Se pensate che l’Italia sia l’unico paese ossessionato dalla pizza, i numeri vi sorprenderanno. Recenti analisi di mercato confermano che gli Stati Uniti sono i maggiori consumatori al mondo, con una media di circa 13 chili a testa l’anno. Gli americani amano le varianti locali, dalla Chicago-style profonda alla sottilissima New York slice. Subito dopo troviamo il Brasile, con San Paolo che si contende con Napoli il titolo di capitale della pizza per numero di locali e qualità; qui non è raro trovare ingredienti creativi come uova o mais. Anche il Giappone sta scalando le classifiche, con una cura maniacale per la tecnica napoletana che ha portato diverse pizzerie di Tokyo ai vertici delle guide internazionali. In Europa, oltre all’Italia, la Francia e la Germania guidano il consumo, dimostrando che la pizza è ormai il pasto del cuore (e del delivery) per eccellenza.
La pizza oggi è un cantiere aperto: c’è chi la vuole tradizionale e chi la preferisce contemporanea, chi la abbina alla birra e chi, come me, non rinuncia a un buon calice di vino strutturato. Qualunque sia la vostra preferenza, il 17 gennaio è l’occasione perfetta per celebrare questa meravigliosa “ruota” che continua a far girare il mondo.
I consigli di Nia: 10 matrimoni d’amore tra calice e spicchio
Abbinare il vino alla pizza è un’arte che gioca sui contrasti e sulle armonie. Ecco la mia selezione personale per trasformare una cena veloce in un’esperienza gourmet:
- Margherita & Fiano di Avellino DOCG Un classico intramontabile richiede un bianco campano di carattere. La freschezza del Fiano bilancia la tendenza dolce della mozzarella, mentre le sue note floreali abbracciano il profumo del basilico fresco.

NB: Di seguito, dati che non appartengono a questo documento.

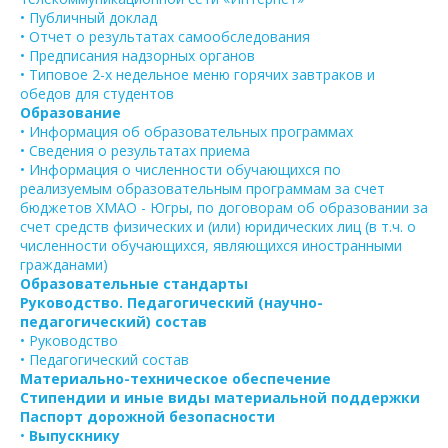
• Публичный доклад
• Отчет о результатах самообследования
• Предписания надзорных органов
• Типовое 2-х недельное меню горячих завтраков и
обедов для студентов
Образование
• Информация об образовательных программах
• Сведения о результатах приема
• Информация о численности обучающихся по
реализуемым образовательным программам за счет
бюджетов ХМАО - Югры, по договорам об образовании за
счет средств физических и (или) юридических лиц (в т.ч. о
численности обучающихся, являющихся иностранными
гражданами)
Образовательные стандарты
Руководство. Педагогический (научно-
педагогический) состав
• Руководство
• Педагогический состав
Материально-техническое обеспечение
Стипендии и иные виды материальной поддержки
Паспорт дорожной безопасности
•
Выпускнику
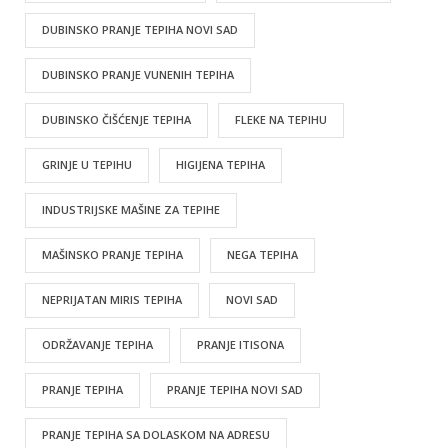
DUBINSKO PRANJE TEPIHA NOVI SAD
DUBINSKO PRANJE VUNENIH TEPIHA
DUBINSKO ČIŠĆENJE TEPIHA
FLEKE NA TEPIHU
GRINJE U TEPIHU
HIGIJENA TEPIHA
INDUSTRIJSKE MAŠINE ZA TEPIHE
MAŠINSKO PRANJE TEPIHA
NEGA TEPIHA
NEPRIJATAN MIRIS TEPIHA
NOVI SAD
ODRŽAVANJE TEPIHA
PRANJE ITISONA
PRANJE TEPIHA
PRANJE TEPIHA NOVI SAD
PRANJE TEPIHA SA DOLASKOM NA ADRESU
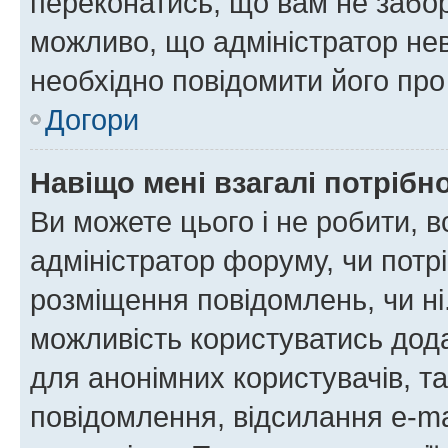
переконатись, що вам не забо
можливо, що адміністратор нев
необхідно повідомити його пр
Догори
Навіщо мені взагалі потрібн
Ви можете цього і не робити, в
адміністратор форуму, чи потр
розміщення повідомлень, чи ні
можливість користуватись дода
для анонімних користувачів, та
повідомлення, відсилання e-ma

- Marinara & Rosato del Salento Senza latticini, la scena è tutta per il pomodoro e l’aglio. Un rosato pugliese, sapido e fruttato, ammorbidisce l’acidità e pulisce il palato con eleganza.
- Quattro Formaggi & Metodo Classico Pas Dosé Per domare la cremosità intensa dei formaggi serve “energia”. Le bollicine di un Metodo Classico non dosato sgrassano perfettamente la bocca, lasciandola pronta per il morso successivo.
- Capricciosa & Cerasuolo d’Abruzzo Tra carciofini, funghi e prosciutto, questa pizza è un’esplosione di sapori diversi. Il Cerasuolo, con il suo corpo deciso, è l’unico rosato capace di reggere questo ritmo senza sfigurare.
- Diavola & Lambrusco di Sorbara Il segreto contro il piccante? La freschezza e un pizzico di brio. Il Lambrusco, con la sua spuma vivace e il finale fruttato, “spegne” il fuoco del salame piccante e invita al brindisi.
- Salsiccia e Friarielli & Greco di Tufo Un abbinamento territoriale grintoso. La mineralità quasi tagliente del Greco contrasta la grassezza della carne e sposa alla perfezione la nota amarognola del friariello.
- Pizza ai Funghi & Pinot Nero dell’Alto Adige I sentori di sottobosco del fungo chiamano un rosso leggero e raffinato. Il Pinot Nero, servito leggermente fresco, crea un’armonia terrosa davvero sofisticata.
- Boscaiola Bianca & Chardonnay (Oltrepò Pavese) La morbidezza di uno Chardonnay passato brevemente in legno avvolge la sapidità del prosciutto e la texture dei funghi, creando un connubio rotondo e appagante.
- Vegetariana & Sauvignon Blanc Peperoni, zucchine e melanzane hanno note vegetali spiccate che trovano un’eco perfetta nei sentori erbacei e agrumati tipici del vitigno Sauvignon.
- Mortadella e Pistacchio & Franciacorta Satèn Per una pizza “luxury” serve una bollicina di seta. Il Satèn ha una pressione minore che accarezza la grassezza della mortadella ed esalta la tostatura croccante del pistacchio.
Non abbiate paura di sperimentare! Ricordate solo che se la pizza è molto condita e sapida, il vino deve avere una buona struttura e alcolicità per non sparire.